Im vierten Abschnitt weitet der Vf. wiederum die Perspektive und versucht eine "General Comparative Conclusion". Auch hier ist er darum bemüht, die positiven Aspekte der ’asabiyya allen ihren negativen Implikationen zum Trotz ins Feld zu führen, und zwar sowohl durch den Gedanken einer "globalen ’asabiyya" (333) als auch durch die Hoffnung auf eine dialogische Verständigung zwischen einzelnen ethnischen, sozialen oder religiösen Gruppen, in der sowohl das friedliche Zusammenleben als auch die Integrität ihrer unterschiedlichen ’asabiyyat gewahrt bleibt (386).

So interessant das Vorhaben auch scheint, Ibn Khalduns Verständnis der ’asabiyya im Blick darauf zu untersuchen, inwieweit es auf den heutigen Kontext übertragen werden kann- dieser Studie jedenfalls ist es nicht gelungen, die Kategorie der ’asabiyya in tatsächlich überzeugender Weise so zu rekonstruieren, dass ihr über eine bloß heuristische Funktion hinaus besondere analytische Erklärungskraft oder geschichtsphilosophische Qualität zukommen könnte.

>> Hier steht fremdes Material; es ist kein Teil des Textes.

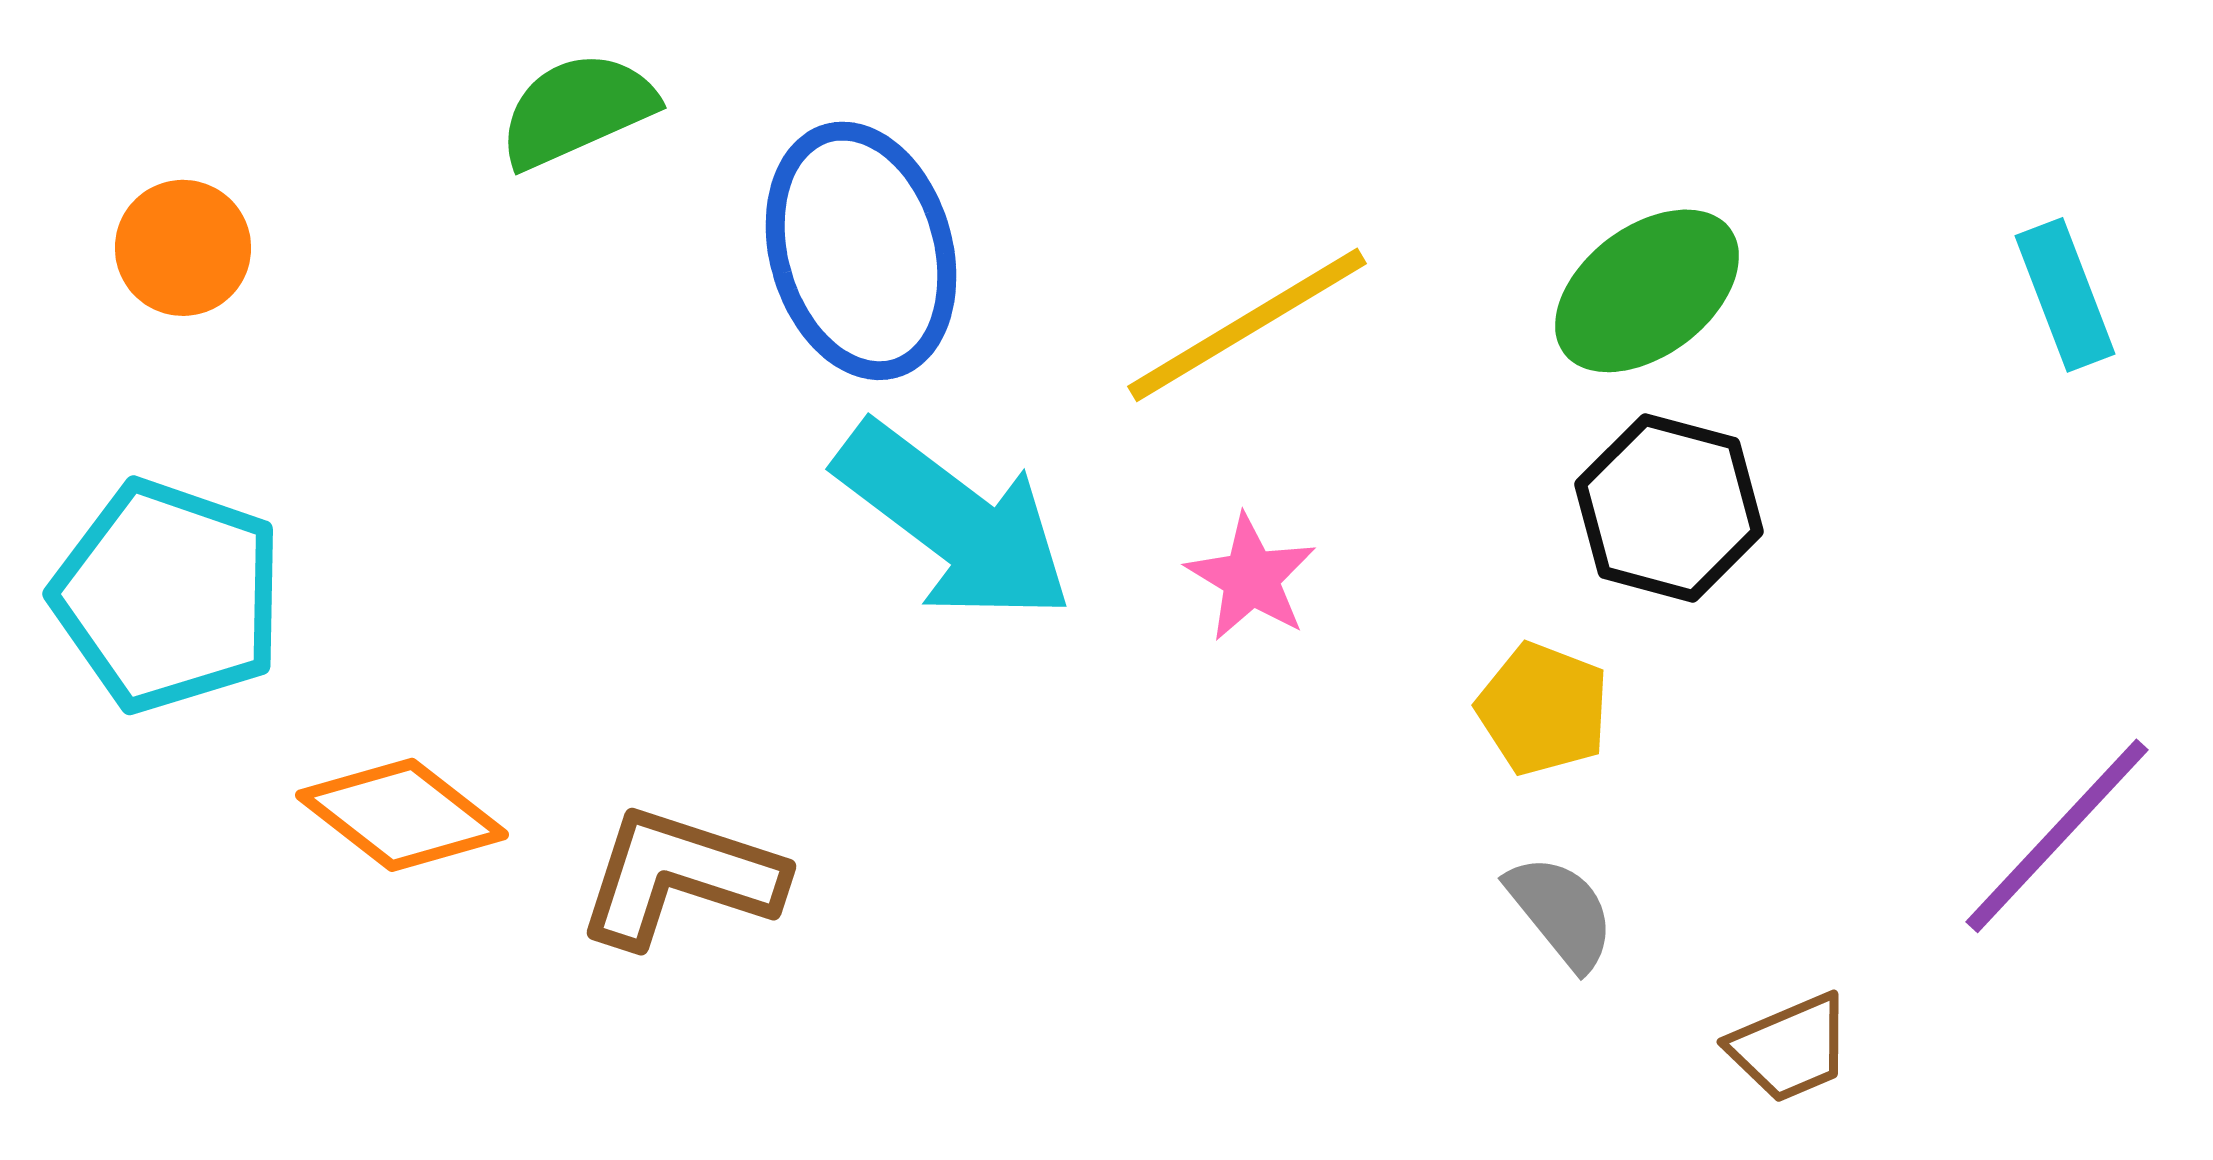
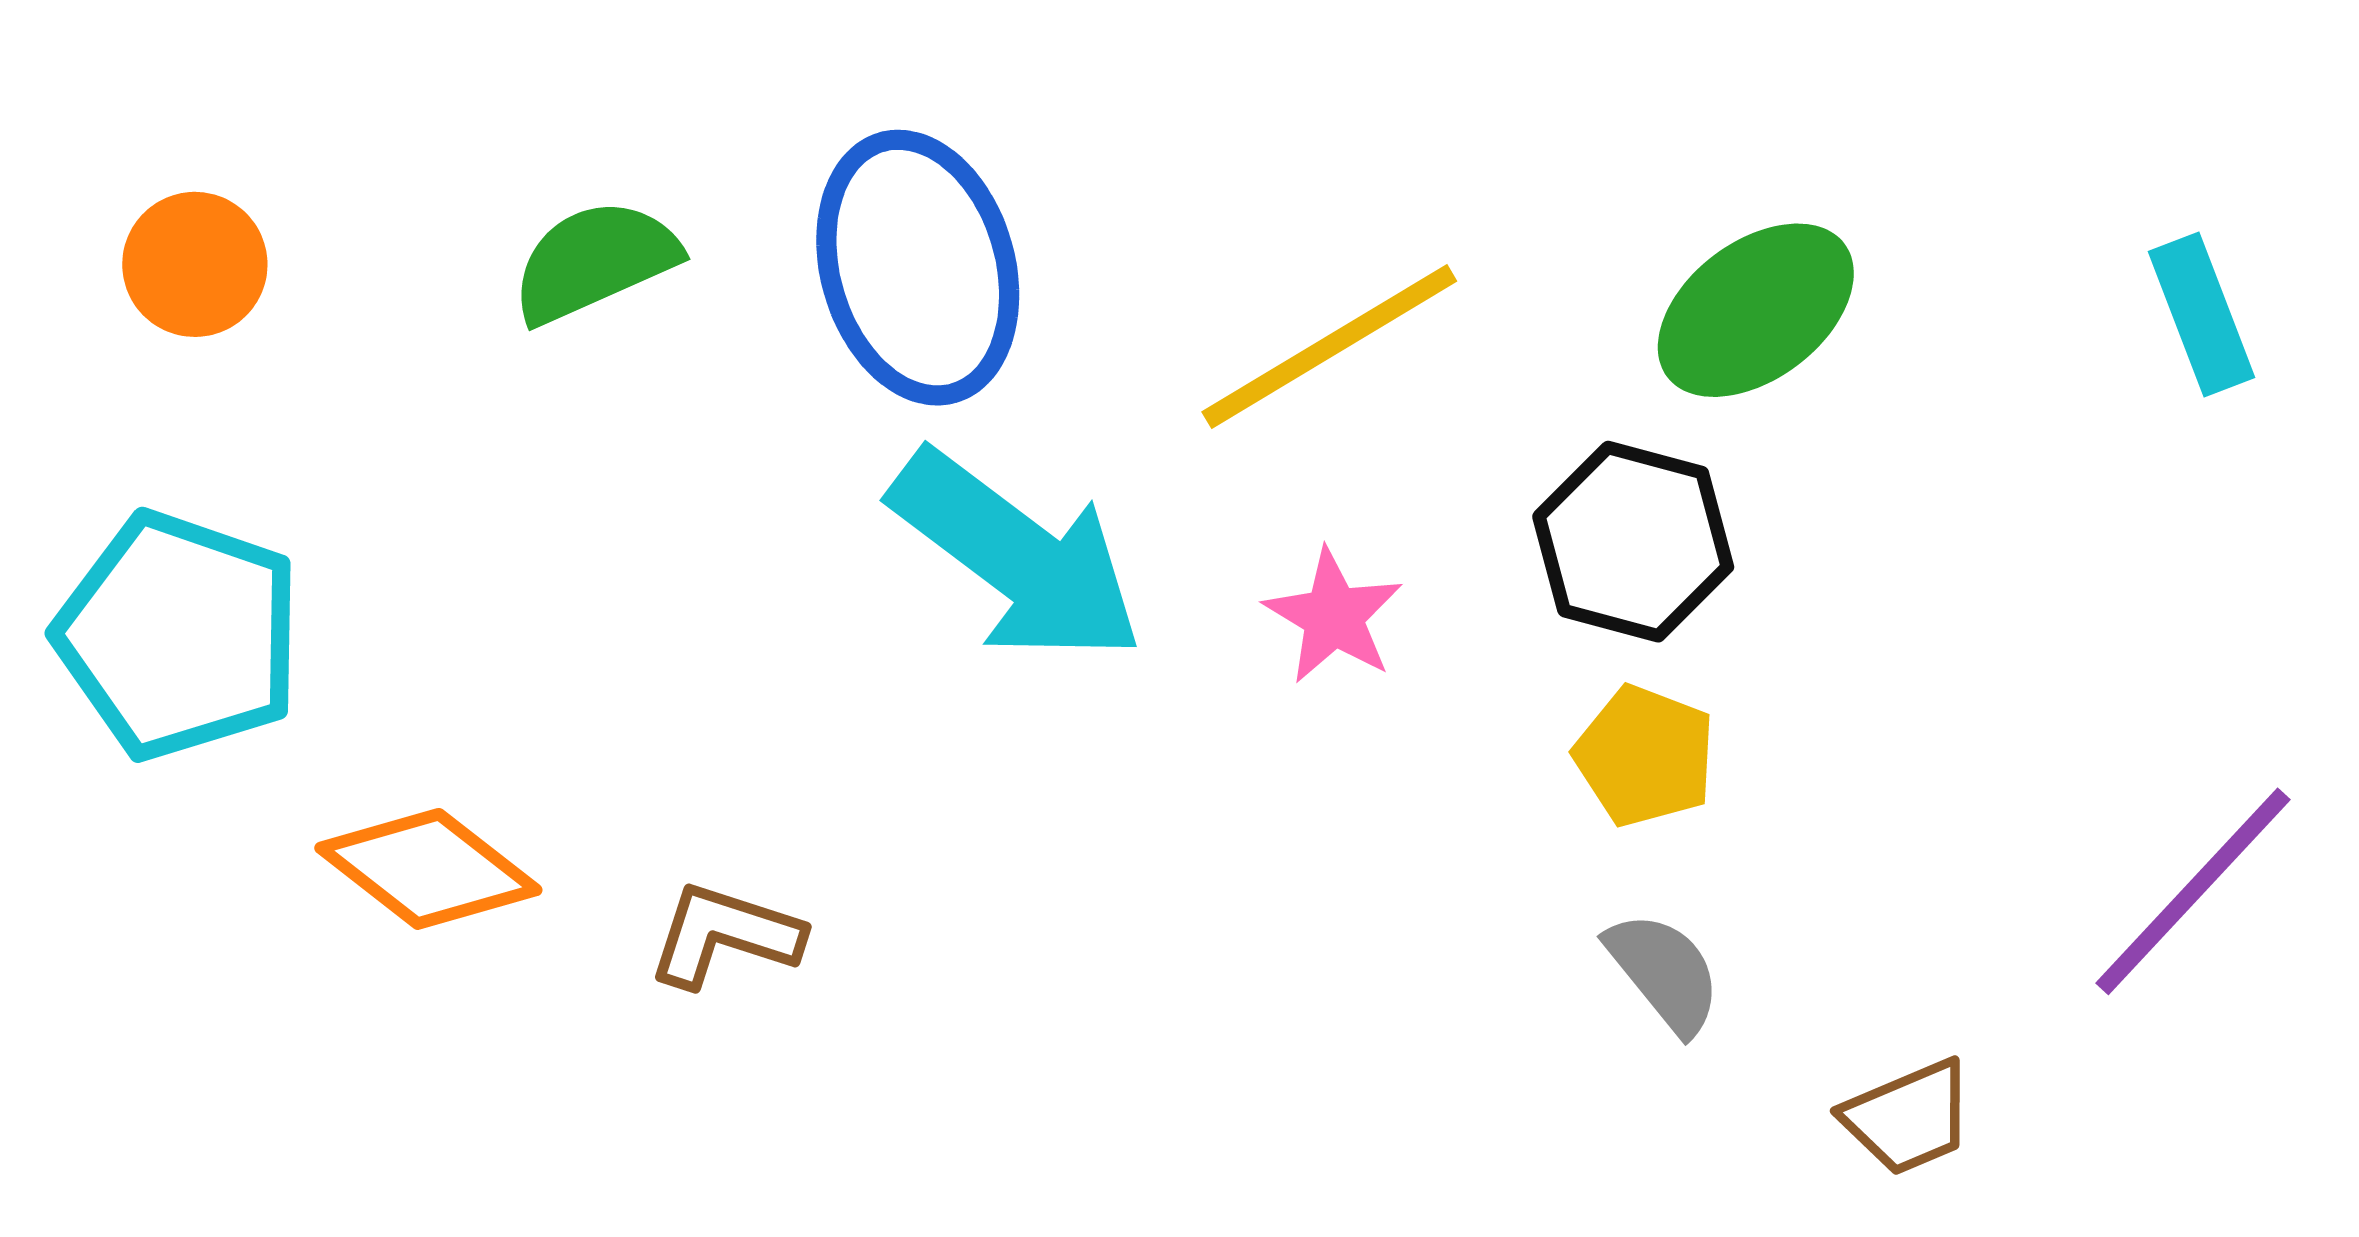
green semicircle: (577, 110) -> (595, 261), moved
black hexagon: (1669, 508) -> (1633, 542), moved
brown L-shape: (680, 877) -> (725, 935), size x0.7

Das mag zum Teil an Ibn Khalduns genialem Entwurf selbst liegen, der sich vielleicht gegenüber Versuchen, seine Kategorien auf andere Kontexte zu transferieren, als sperrig erweist; das hat aber auch damit zu tun, dass der Vf. sich wohl zu viel vorgenommen hat. Die Stärken der Arbeit liegen jedenfalls eher in jenen Passagen, wo es um die Darstellung konkreter Probleme und Fragestellungen geht; dort jedoch, wo der Vf. beginnt, in globaler Perspektive quasi "über Gott und die Welt" zu philosophieren, wird mit zahlreichen Worten Vieles aneinandergereiht und durcheinandergemischt, was zwar die Belesenheit des Vf.s auf vielen Gebieten belegt, aber doch die Stringenz in der Darstellung vermissen lässt.

Ein Ärgernis ist die äußere Form dieser Publikation: Im Zeitalter der elektronischen Textverarbeitung ist die Präsentation einer Veröffentlichung in der vorliegenden Form, gelinde gesagt, eine Zumutung - Satzspiegel, Seitenzahlen, Fußnotenlayout, weiße Flecken statt der angekündigten Abbildungen, Tippfehler und mangelhafte Interpunktion, wie bereits die oben angeführten Zitate erkennen lassen. Davon unberührt bleibt, dass die Arbeit trotz ihrer Schwächen durchaus einige anregende Gedanken enthält, denen nachzugehen lohnend sein könnte, wenn sie im Rahmen notwendiger Begrenzungen und Konkretisierungen entwickelt werden.